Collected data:
□ □ □ □ □

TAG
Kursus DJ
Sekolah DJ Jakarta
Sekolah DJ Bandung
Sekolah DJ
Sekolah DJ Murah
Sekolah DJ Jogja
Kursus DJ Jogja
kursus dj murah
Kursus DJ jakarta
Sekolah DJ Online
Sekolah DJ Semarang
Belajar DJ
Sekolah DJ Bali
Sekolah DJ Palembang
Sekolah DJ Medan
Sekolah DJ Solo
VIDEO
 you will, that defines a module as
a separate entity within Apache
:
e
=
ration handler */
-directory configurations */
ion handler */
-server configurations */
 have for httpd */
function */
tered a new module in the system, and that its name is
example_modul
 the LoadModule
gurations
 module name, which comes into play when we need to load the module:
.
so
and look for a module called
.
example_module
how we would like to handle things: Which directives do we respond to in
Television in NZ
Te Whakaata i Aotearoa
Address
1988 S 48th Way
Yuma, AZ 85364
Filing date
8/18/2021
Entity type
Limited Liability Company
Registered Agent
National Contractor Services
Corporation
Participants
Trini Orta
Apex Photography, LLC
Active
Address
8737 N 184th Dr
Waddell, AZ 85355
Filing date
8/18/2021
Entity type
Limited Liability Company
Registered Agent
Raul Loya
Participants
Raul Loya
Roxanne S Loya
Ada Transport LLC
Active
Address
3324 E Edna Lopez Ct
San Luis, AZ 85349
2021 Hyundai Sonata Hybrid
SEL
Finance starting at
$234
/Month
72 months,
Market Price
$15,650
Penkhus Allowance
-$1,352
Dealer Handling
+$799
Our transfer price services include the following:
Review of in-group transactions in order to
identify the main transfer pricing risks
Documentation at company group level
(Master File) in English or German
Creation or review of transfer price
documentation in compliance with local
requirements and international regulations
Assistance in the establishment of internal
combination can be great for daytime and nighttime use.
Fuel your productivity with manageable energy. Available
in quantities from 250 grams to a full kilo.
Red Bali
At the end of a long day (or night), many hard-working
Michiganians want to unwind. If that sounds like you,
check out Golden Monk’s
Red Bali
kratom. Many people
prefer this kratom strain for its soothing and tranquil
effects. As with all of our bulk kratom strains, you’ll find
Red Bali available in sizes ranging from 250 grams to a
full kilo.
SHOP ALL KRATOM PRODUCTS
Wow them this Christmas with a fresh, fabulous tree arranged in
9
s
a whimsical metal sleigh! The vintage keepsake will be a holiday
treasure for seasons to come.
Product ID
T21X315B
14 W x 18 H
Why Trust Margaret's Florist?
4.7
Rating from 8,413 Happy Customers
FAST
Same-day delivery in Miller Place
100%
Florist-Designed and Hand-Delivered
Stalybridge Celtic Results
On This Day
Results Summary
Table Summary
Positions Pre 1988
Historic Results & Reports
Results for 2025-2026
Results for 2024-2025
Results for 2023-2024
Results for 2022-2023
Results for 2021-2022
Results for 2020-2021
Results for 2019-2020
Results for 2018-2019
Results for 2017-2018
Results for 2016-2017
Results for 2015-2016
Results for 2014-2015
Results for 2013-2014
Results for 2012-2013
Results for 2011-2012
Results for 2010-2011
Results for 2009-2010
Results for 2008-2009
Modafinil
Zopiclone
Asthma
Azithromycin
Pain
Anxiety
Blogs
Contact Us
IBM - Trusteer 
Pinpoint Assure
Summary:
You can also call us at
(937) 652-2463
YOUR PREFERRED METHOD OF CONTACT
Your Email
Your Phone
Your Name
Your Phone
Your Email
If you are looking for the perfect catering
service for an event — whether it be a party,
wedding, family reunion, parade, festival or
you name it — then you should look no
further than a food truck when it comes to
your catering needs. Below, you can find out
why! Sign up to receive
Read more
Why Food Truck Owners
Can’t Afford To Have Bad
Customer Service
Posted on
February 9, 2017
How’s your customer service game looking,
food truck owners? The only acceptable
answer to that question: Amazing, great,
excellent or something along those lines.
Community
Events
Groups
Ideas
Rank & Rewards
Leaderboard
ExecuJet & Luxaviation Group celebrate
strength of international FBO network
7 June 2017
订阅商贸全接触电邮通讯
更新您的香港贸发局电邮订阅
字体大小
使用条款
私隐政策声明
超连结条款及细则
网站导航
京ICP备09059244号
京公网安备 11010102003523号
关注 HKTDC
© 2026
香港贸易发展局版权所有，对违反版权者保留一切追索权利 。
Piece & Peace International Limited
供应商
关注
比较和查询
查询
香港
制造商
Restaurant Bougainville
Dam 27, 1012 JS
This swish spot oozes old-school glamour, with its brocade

□ □ □ □ □

Activity –
Output every record exactly as written, with nothing dropped.

Result of the exercise –
TAG
Kursus DJ
Sekolah DJ Jakarta
Sekolah DJ Bandung
Sekolah DJ
Sekolah DJ Murah
Sekolah DJ Jogja
Kursus DJ Jogja
kursus dj murah
Kursus DJ jakarta
Sekolah DJ Online
Sekolah DJ Semarang
Belajar DJ
Sekolah DJ Bali
Sekolah DJ Palembang
Sekolah DJ Medan
Sekolah DJ Solo
VIDEO
 you will, that defines a module as
a separate entity within Apache
:
e
=
ration handler */
-directory configurations */
ion handler */
-server configurations */
 have for httpd */
function */
tered a new module in the system, and that its name is
example_modul
 the LoadModule
gurations
 module name, which comes into play when we need to load the module:
.
so
and look for a module called
.
example_module
how we would like to handle things: Which directives do we respond to in
Television in NZ
Te Whakaata i Aotearoa
Address
1988 S 48th Way
Yuma, AZ 85364
Filing date
8/18/2021
Entity type
Limited Liability Company
Registered Agent
National Contractor Services
Corporation
Participants
Trini Orta
Apex Photography, LLC
Active
Address
8737 N 184th Dr
Waddell, AZ 85355
Filing date
8/18/2021
Entity type
Limited Liability Company
Registered Agent
Raul Loya
Participants
Raul Loya
Roxanne S Loya
Ada Transport LLC
Active
Address
3324 E Edna Lopez Ct
San Luis, AZ 85349
2021 Hyundai Sonata Hybrid
SEL
Finance starting at
$234
/Month
72 months,
Market Price
$15,650
Penkhus Allowance
-$1,352
Dealer Handling
+$799
Our transfer price services include the following:
Review of in-group transactions in order to
identify the main transfer pricing risks
Documentation at company group level
(Master File) in English or German
Creation or review of transfer price
documentation in compliance with local
requirements and international regulations
Assistance in the establishment of internal
combination can be great for daytime and nighttime use.
Fuel your productivity with manageable energy. Available
in quantities from 250 grams to a full kilo.
Red Bali
At the end of a long day (or night), many hard-working
Michiganians want to unwind. If that sounds like you,
check out Golden Monk’s
Red Bali
kratom. Many people
prefer this kratom strain for its soothing and tranquil
effects. As with all of our bulk kratom strains, you’ll find
Red Bali available in sizes ranging from 250 grams to a
full kilo.
SHOP ALL KRATOM PRODUCTS
Wow them this Christmas with a fresh, fabulous tree arranged in
9
s
a whimsical metal sleigh! The vintage keepsake will be a holiday
treasure for seasons to come.
Product ID
T21X315B
14 W x 18 H
Why Trust Margaret's Florist?
4.7
Rating from 8,413 Happy Customers
FAST
Same-day delivery in Miller Place
100%
Florist-Designed and Hand-Delivered
Stalybridge Celtic Results
On This Day
Results Summary
Table Summary
Positions Pre 1988
Historic Results & Reports
Results for 2025-2026
Results for 2024-2025
Results for 2023-2024
Results for 2022-2023
Results for 2021-2022
Results for 2020-2021
Results for 2019-2020
Results for 2018-2019
Results for 2017-2018
Results for 2016-2017
Results for 2015-2016
Results for 2014-2015
Results for 2013-2014
Results for 2012-2013
Results for 2011-2012
Results for 2010-2011
Results for 2009-2010
Results for 2008-2009
Modafinil
Zopiclone
Asthma
Azithromycin
Pain
Anxiety
Blogs
Contact Us
IBM - Trusteer 
Pinpoint Assure
Summary:
You can also call us at
(937) 652-2463
YOUR PREFERRED METHOD OF CONTACT
Your Email
Your Phone
Your Name
Your Phone
Your Email
If you are looking for the perfect catering
service for an event — whether it be a party,
wedding, family reunion, parade, festival or
you name it — then you should look no
further than a food truck when it comes to
your catering needs. Below, you can find out
why! Sign up to receive
Read more
Why Food Truck Owners
Can’t Afford To Have Bad
Customer Service
Posted on
February 9, 2017
How’s your customer service game looking,
food truck owners? The only acceptable
answer to that question: Amazing, great,
excellent or something along those lines.
Community
Events
Groups
Ideas
Rank & Rewards
Leaderboard
ExecuJet & Luxaviation Group celebrate
strength of international FBO network
7 June 2017
订阅商贸全接触电邮通讯
更新您的香港贸发局电邮订阅
字体大小
使用条款
私隐政策声明
超连结条款及细则
网站导航
京ICP备09059244号
京公网安备 11010102003523号
关注 HKTDC
© 2026
香港贸易发展局版权所有，对违反版权者保留一切追索权利 。
Piece & Peace International Limited
供应商
关注
比较和查询
查询
香港
制造商
Restaurant Bougainville
Dam 27, 1012 JS
This swish spot oozes old-school glamour, with its brocade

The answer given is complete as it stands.